I want to check if an array has all the same value in it.我想检查一个数组中是否有相同的值。 An example would be as follows.一个例子如下。
array1 = np.array([1,1,1,1,1]) would return True
array2 = np.array([1,0,1,0,1]) would return False
I know how to check if all values in an array are equal to a certain value.我知道如何检查数组中的所有值是否都等于某个值。 But I want to check if all values in the array are equal to each other, no matter what the value is.但是我想检查数组中的所有值是否彼此相等,无论值是什么。 Is there a way to do this with just Numpy without creating a function?有没有办法在不创建函数的情况下只用 Numpy 来做到这一点?
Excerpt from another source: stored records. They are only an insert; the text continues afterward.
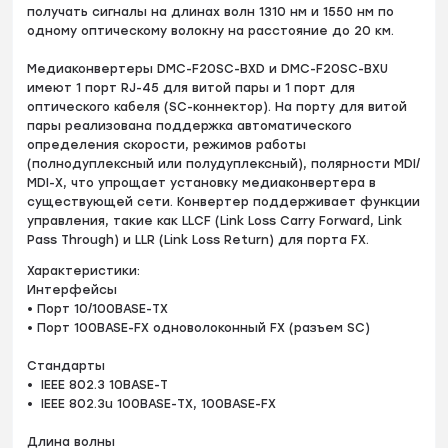
получать сигналы на длинах волн 1310 нм и 1550 нм по
одному оптическому волокну на расстояние до 20 км.
Медиаконвертеры DMC-F20SC-BXD и DMC-F20SC-BXU
имеют 1 порт RJ-45 для витой пары и 1 порт для
оптического кабеля (SC-коннектор). На порту для витой
пары реализована поддержка автоматического
определения скорости, режимов работы
(полнодуплексный или полудуплексный), полярности MDI/
MDI-X, что упрощает установку медиаконвертера в
существующей сети. Конвертер поддерживает функции
управления, такие как LLCF (Link Loss Carry Forward, Link
Pass Through) и LLR (Link Loss Return) для порта FX.
Характеристики:
Интерфейсы
• Порт 10/100BASE-TX
• Порт 100BASE-FX одноволоконный FX (разъем SC)
Стандарты
• IEEE 802.3 10BASE-T
• IEEE 802.3u 100BASE-TX, 100BASE-FX
Длина волны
You can use python sets.您可以使用 python 集。 If the length of the set is 1, all values are the same:如果集合的长度为 1,则所有值都相同:
>>> len(set(array1)) == 1
True
>>> len(set(array2)) == 1
False
This works too and seems to be slightly faster than some other approaches:这也有效,并且似乎比其他一些方法略快:
>>> array1 = np.array([1,1,1,1,1])
>>> array2 = np.array([1,0,1,0,1])
>>> (array1 == array1[0]).all()
True
>>> (array2 == array2[0]).all()
False
Some very coarse timing figures for a 10k array, compared to other solutions:与其他解决方案相比,10k 阵列的一些非常粗略的时序图:
np.isin()
: 1.23 msec np.isin()
:1.23 毫秒set()
: 2.63 msec set()
:2.63 毫秒This can be used- np.unique这可以使用- np.unique
import numpy as np
array1 = np.array([1,1,1,1,1])
#following passes assertion test
assert(len(np.unique(array1, return_counts=True)[0])==1)
#without getting counts of unique values
#assert(len(np.unique(array1))==1)
array2 = np.array([1,0,1,0,1])
#following will throw an assertion error
assert(len(np.unique(array2, return_counts=True)[0])==1)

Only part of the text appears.